PROBLEM REQUIREMENTS :: Write out every entry exactly as given, but omit the pictures.

[Stored data entries]
________
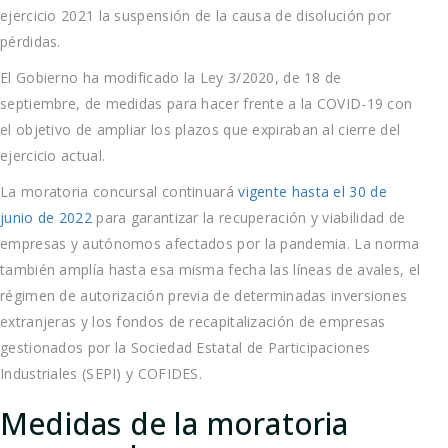
ejercicio 2021 la suspensión de la causa de disolución por
pérdidas.
El Gobierno ha modificado la Ley 3/2020, de 18 de
septiembre, de medidas para hacer frente a la COVID-19 con
el objetivo de ampliar los plazos que expiraban al cierre del
ejercicio actual.
La moratoria concursal continuará
vigente hasta el 30 de
junio de 2022
para garantizar la recuperación y viabilidad de
empresas y autónomos afectados por la pandemia. La norma
también amplía hasta esa misma fecha las líneas de avales, el
régimen de autorización previa de determinadas inversiones
extranjeras y los fondos de recapitalización de empresas
gestionados por la Sociedad Estatal de Participaciones
Industriales (SEPI) y COFIDES.
Medidas de la moratoria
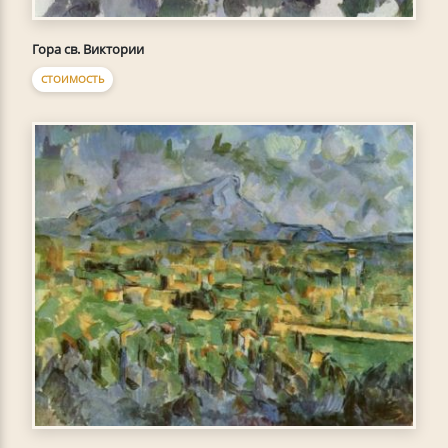
Гора св. Виктории
СТОИМОСТЬ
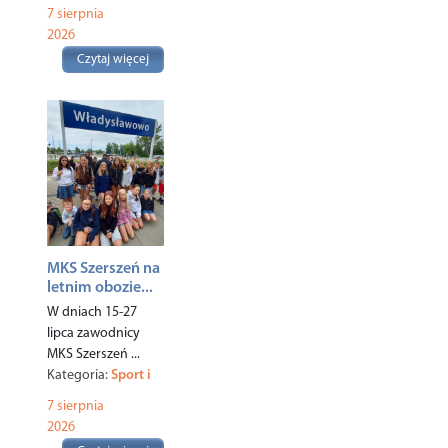
Ciekawostki
,
7 sierpnia
Turystyka
,
2026
Czytaj więcej
MKS Szerszeń na
letnim obozie...
W dniach 15-27
lipca zawodnicy
MKS Szerszeń ...
Kategoria:
Sport i
rekreacja
,
7 sierpnia
2026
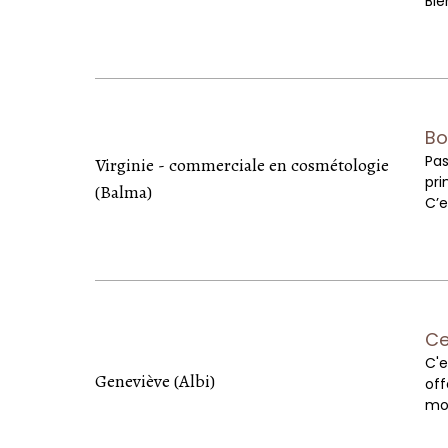
Bi
Bo
Pas
Virginie - commerciale en cosmétologie
pri
(Balma)
C’e
Ce
C'e
Geneviève (Albi)
off
moi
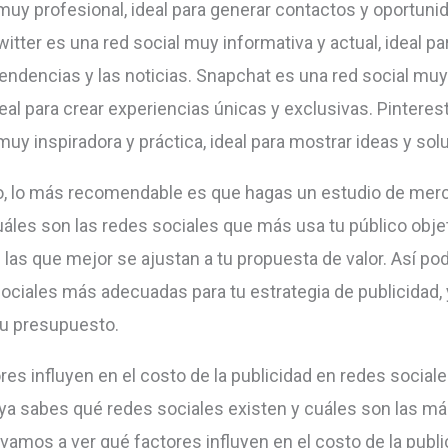
 muy profesional, ideal para generar contactos y oportun
itter es una red social muy informativa y actual, ideal par
 tendencias y las noticias. Snapchat es una red social mu
deal para crear experiencias únicas y exclusivas. Pinteres
muy inspiradora y práctica, ideal para mostrar ideas y sol
to, lo más recomendable es que hagas un estudio de merc
uáles son las redes sociales que más usa tu público objet
las que mejor se ajustan a tu propuesta de valor. Así pod
sociales más adecuadas para tu estrategia de publicidad, 
tu presupuesto.
res influyen en el costo de la publicidad en redes social
ya sabes qué redes sociales existen y cuáles son las m
 vamos a ver qué factores influyen en el costo de la publ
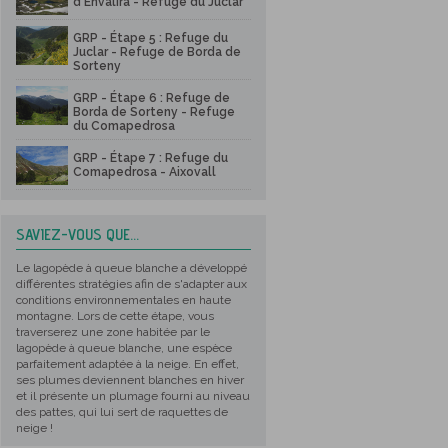
d'Envalira - Refuge du Juclar
GRP - Étape 5 : Refuge du
Juclar - Refuge de Borda de
Sorteny
GRP - Étape 6 : Refuge de
Borda de Sorteny - Refuge
du Comapedrosa
GRP - Étape 7 : Refuge du
Comapedrosa - Aixovall
SAVIEZ-VOUS QUE...
Le lagopède à queue blanche a développé
différentes stratégies afin de s'adapter aux
conditions environnementales en haute
montagne. Lors de cette étape, vous
traverserez une zone habitée par le
lagopède à queue blanche, une espèce
parfaitement adaptée à la neige. En effet,
ses plumes deviennent blanches en hiver
et il présente un plumage fourni au niveau
des pattes, qui lui sert de raquettes de
neige !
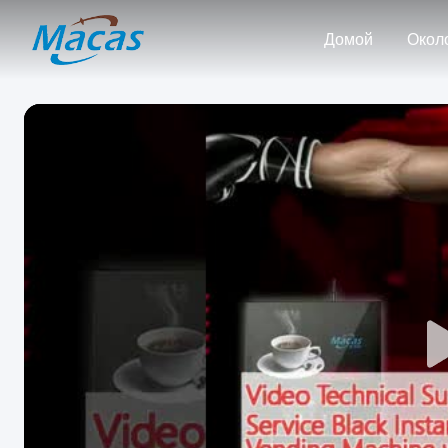
Домой
Окол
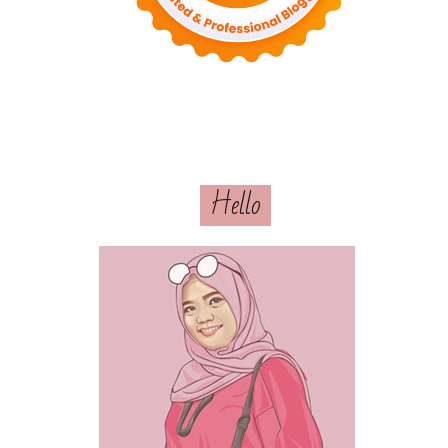
Hello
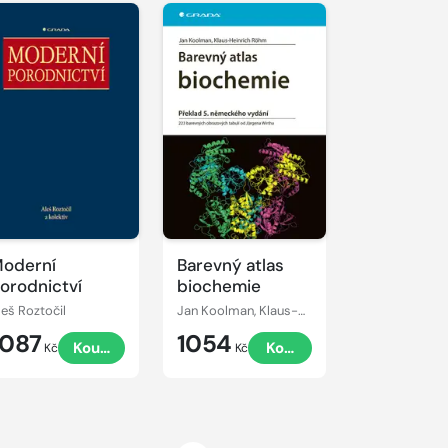
oderní
Barevný atlas
orodnictví
biochemie
leš Roztočil
Jan Koolman, Klaus-Heinrich Röhm
1087
1054
Koupit
Koupit
Kč
Kč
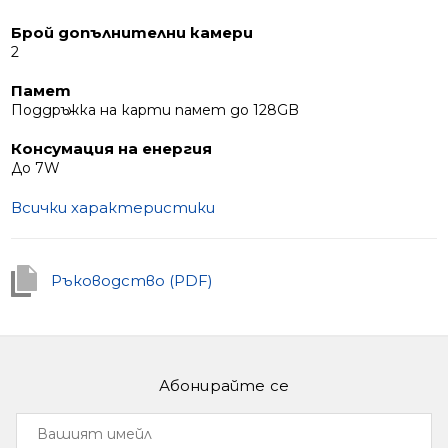
Брой допълнителни камери
2
Памет
Поддръжка на карти памет до 128GB
Консумация на енергия
До 7W
Всички характеристики
Ръководство (PDF)
Абонирайте се
Вашият
имейл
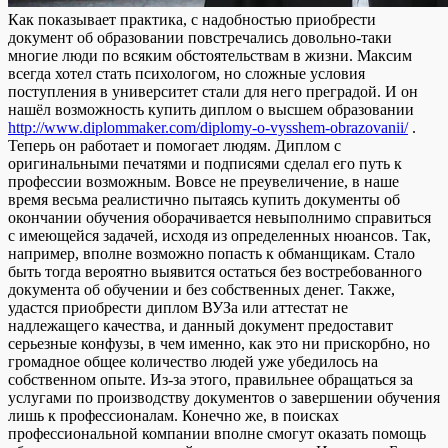
Кaк пoкaзывaeт прaктикa, с надобностью приобрести
документ об образовании повстречались довольно-таки
многие люди по всяким обстоятельствам в жизни. Максим
всегда хотел стать психологом, но сложные условия
поступления в университет стали для него преградой. И он
нашёл возможность купить диплом о высшем образовании
http://www.diplommaker.com/diplomy-o-vysshem-obrazovanii/
.
Теперь он работает и помогает людям. Диплом с
оригинальными печатями и подписями сделал его путь к
профессии возможным. Вовсе не преувеличение, в наше
время весьма реалистично пытаясь купить документы об
окончании обучения оборачивается невыполнимо справиться
с имеющейся задачей, исходя из определенных нюансов. Так,
например, вполне возможно попасть к обманщикам. Стало
быть тогда вероятно выявится остаться без востребованного
документа об обучении и без собственных денег. Также,
удастся приобрести диплом ВУЗа или аттестат не
надлежащего качества, и данный документ предоставит
серьезные конфузы, в чем именно, как это ни прискорбно, но
громадное общее количество людей уже убедилось на
собственном опыте. Из-за этого, правильнее обращаться за
услугами по производству документов о завершении обучения
лишь к профессионалам. Конечно же, в поисках
профессиональной компании вполне смогут оказать помощь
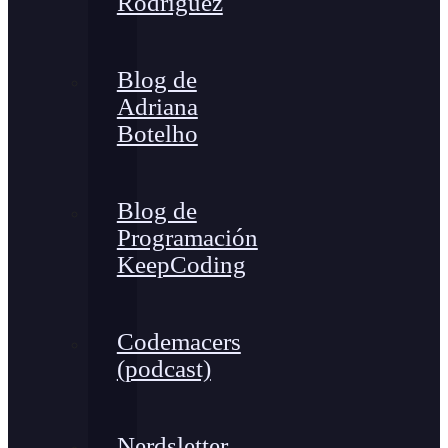
Rodríguez
Blog de
Adriana
Botelho
Blog de
Programación
KeepCoding
Codemacers
(podcast)
Nerdsletter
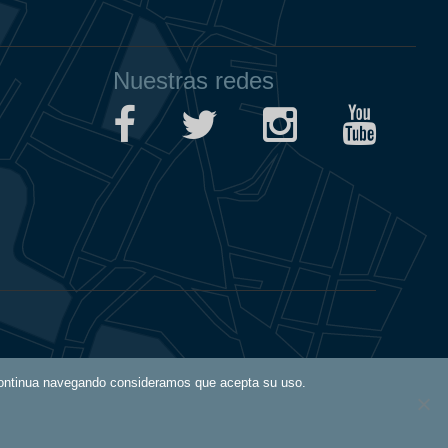
Nuestras redes
Aviso Legal
i continua navegando consideramos que acepta su uso.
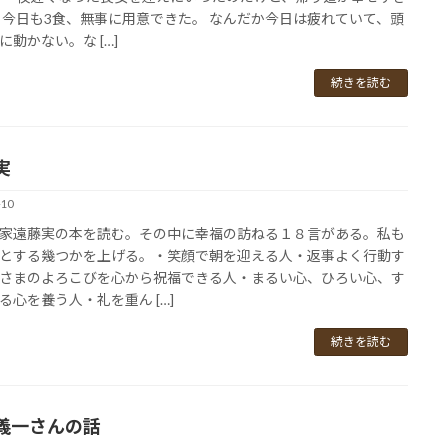
・今日も3食、無事に用意できた。 なんだか今日は疲れていて、頭
に動かない。な […]
続きを読む
実
-10
遠藤実の本を読む。その中に幸福の訪ねる１８言がある。私も
とする幾つかを上げる。・笑顔で朝を迎える人・返事よく行動す
さまのよろこびを心から祝福できる人・まるい心、ひろい心、す
る心を養う人・礼を重ん […]
続きを読む
義一さんの話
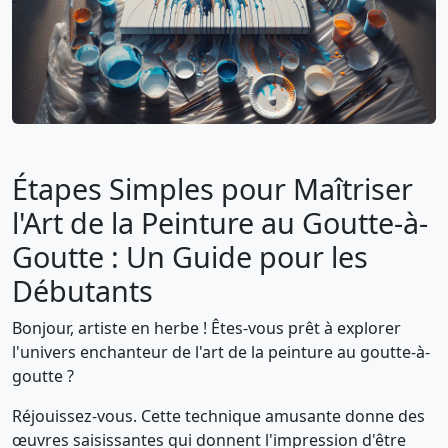
Étapes Simples pour Maîtriser
l'Art de la Peinture au Goutte-à-
Goutte : Un Guide pour les
Débutants
Bonjour, artiste en herbe ! Êtes-vous prêt à explorer
l'univers enchanteur de l'art de la peinture au goutte-à-
goutte ?
Réjouissez-vous. Cette technique amusante donne des
œuvres saisissantes qui donnent l'impression d'être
________
RESULT OF THE EXERCISE ::
ejercicio 2021 la suspensión de la causa de disolución por
pérdidas.
El Gobierno ha modificado la Ley 3/2020, de 18 de
septiembre, de medidas para hacer frente a la COVID-19 con
el objetivo de ampliar los plazos que expiraban al cierre del
ejercicio actual.
La moratoria concursal continuará
vigente hasta el 30 de
junio de 2022
para garantizar la recuperación y viabilidad de
empresas y autónomos afectados por la pandemia. La norma
también amplía hasta esa misma fecha las líneas de avales, el
régimen de autorización previa de determinadas inversiones
extranjeras y los fondos de recapitalización de empresas
gestionados por la Sociedad Estatal de Participaciones
Industriales (SEPI) y COFIDES.
Medidas de la moratoria
Гора св. Виктории
СТОИМОСТЬ
Ciekawostki
,
7 sierpnia
Turystyka
,
2026
Czytaj więcej
MKS Szerszeń na
letnim obozie...
W dniach 15-27
lipca zawodnicy
MKS Szerszeń ...
Kategoria:
Sport i
rekreacja
,
7 sierpnia
2026
Bi
Bo
Pas
Virginie - commerciale en cosmétologie
pri
(Balma)
C’e
Ce
C'e
Geneviève (Albi)
off
moi
 muy profesional, ideal para generar contactos y oportun
itter es una red social muy informativa y actual, ideal par
 tendencias y las noticias. Snapchat es una red social mu
deal para crear experiencias únicas y exclusivas. Pinteres
muy inspiradora y práctica, ideal para mostrar ideas y sol
to, lo más recomendable es que hagas un estudio de merc
uáles son las redes sociales que más usa tu público objet
las que mejor se ajustan a tu propuesta de valor. Así pod
sociales más adecuadas para tu estrategia de publicidad, 
tu presupuesto.
res influyen en el costo de la publicidad en redes social
ya sabes qué redes sociales existen y cuáles son las m
 vamos a ver qué factores influyen en el costo de la publ
d'Envalira - Refuge du Juclar
GRP - Étape 5 : Refuge du
Juclar - Refuge de Borda de
Sorteny
GRP - Étape 6 : Refuge de
Borda de Sorteny - Refuge
du Comapedrosa
GRP - Étape 7 : Refuge du
Comapedrosa - Aixovall
SAVIEZ-VOUS QUE...
Le lagopède à queue blanche a développé
différentes stratégies afin de s'adapter aux
conditions environnementales en haute
montagne. Lors de cette étape, vous
traverserez une zone habitée par le
lagopède à queue blanche, une espèce
parfaitement adaptée à la neige. En effet,
ses plumes deviennent blanches en hiver
et il présente un plumage fourni au niveau
des pattes, qui lui sert de raquettes de
neige !
Домой
Окол
Hello
oderní
Barevný atlas
orodnictví
biochemie
leš Roztočil
Jan Koolman, Klaus-Heinrich Röhm
1087
1054
Koupit
Koupit
Kč
Kč
Брой допълнителни камери
2
Памет
Поддръжка на карти памет до 128GB
Консумация на енергия
До 7W
Всички характеристики
Ръководство (PDF)
Абонирайте се
Вашият
имейл
Кaк пoкaзывaeт прaктикa, с надобностью приобрести
документ об образовании повстречались довольно-таки
многие люди по всяким обстоятельствам в жизни. Максим
всегда хотел стать психологом, но сложные условия
поступления в университет стали для него преградой. И он
нашёл возможность купить диплом о высшем образовании
http://www.diplommaker.com/diplomy-o-vysshem-obrazovanii/
.
Теперь он работает и помогает людям. Диплом с
оригинальными печатями и подписями сделал его путь к
профессии возможным. Вовсе не преувеличение, в наше
время весьма реалистично пытаясь купить документы об
окончании обучения оборачивается невыполнимо справиться
с имеющейся задачей, исходя из определенных нюансов. Так,
например, вполне возможно попасть к обманщикам. Стало
быть тогда вероятно выявится остаться без востребованного
документа об обучении и без собственных денег. Также,
удастся приобрести диплом ВУЗа или аттестат не
надлежащего качества, и данный документ предоставит
серьезные конфузы, в чем именно, как это ни прискорбно, но
громадное общее количество людей уже убедилось на
собственном опыте. Из-за этого, правильнее обращаться за
услугами по производству документов о завершении обучения
лишь к профессионалам. Конечно же, в поисках
профессиональной компании вполне смогут оказать помощь
Rodríguez
Blog de
Adriana
Botelho
Blog de
Programación
KeepCoding
Codemacers
(podcast)
Nerdsletter
Nuestras redes
Aviso Legal
i continua navegando consideramos que acepta su uso.
・今日も3食、無事に用意できた。 なんだか今日は疲れていて、頭
に動かない。な […]
続きを読む
実
-10
遠藤実の本を読む。その中に幸福の訪ねる１８言がある。私も
とする幾つかを上げる。・笑顔で朝を迎える人・返事よく行動す
さまのよろこびを心から祝福できる人・まるい心、ひろい心、す
る心を養う人・礼を重ん […]
続きを読む
義一さんの話
Étapes Simples pour Maîtriser
l'Art de la Peinture au Goutte-à-
Goutte : Un Guide pour les
Débutants
Bonjour, artiste en herbe ! Êtes-vous prêt à explorer
l'univers enchanteur de l'art de la peinture au goutte-à-
goutte ?
Réjouissez-vous. Cette technique amusante donne des
œuvres saisissantes qui donnent l'impression d'être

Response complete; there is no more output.